Partial intervertebral disc herniations were created in a population of in-vitro porcine functional spinal units using a well established herniation protocol of repetitive flexion/extension motions under modest compressive forces. After herniation initiation, functional spinal units were exposed to 8 different vibration and postural constraint loading protocols consisting of two postural conditions (full flexion and neutral) and 4 vibration loading conditions (whole-body vibration, shock loading, static compressive loads, and whole-body vibration in addition to shock loading) to assess the effects of vibration and posture on functional spinal unit damage progression. There were three main outcome variables that were assessed and used to quantify damage progression; average stiffness changes, herniation distance progression (distance of tracking changes), and specimen height changes, while cumulative loading factors were considered. Additionally the concordances between two types of contrast enhanced medical imaging (Computed Tomography and Discograms) were qualified to a dissection ‘gold standard’, and an attempt was made to classify disc damage progression via three categorical variables
Concordance to a dissection ‘gold standard’ was higher for the Computed Tomography medical imaging approach than for the Discograms. The categorical criteria used to qualify disc damage progression were insufficiently sensitive to detect damage progressions illustrated through dissection and medical imaging techniques. The partial herniation loading protocol was quantified to be more damaging overall to the functional spinal units compared to the vibration and postural constraint loading protocols. However, the combination of load (vibration) and posture (postural constraint) did provided sufficient mechanical insult to the functional spinal units to progress damage to the intervertebral discs beyond the level illustrated via the partial herniation loading protocol. Vibration loading exposures alone were found to alter specimen height changes and distance of tracking changes, however posture alone had no significant effects on these variables. Neither posture nor vibration loading conditions had any meaningful significant effects on average stiffness changes.

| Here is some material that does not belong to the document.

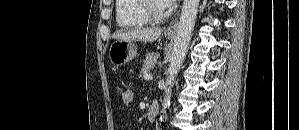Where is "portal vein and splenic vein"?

It appeared that the combination of load (vibration) and posture (postural constraint) loading protocols provided sufficient mechanical insult to intervertebral discs to exacerbate preexisting disc herniations. However, load (vibration) loading alone appeared to be more influential in the exacerbation of disc damage than did posture (postural constraints) alone. The current investigation was successful in establishing some basic scientific evidence to further the vibration to disc herniation epidemiological link.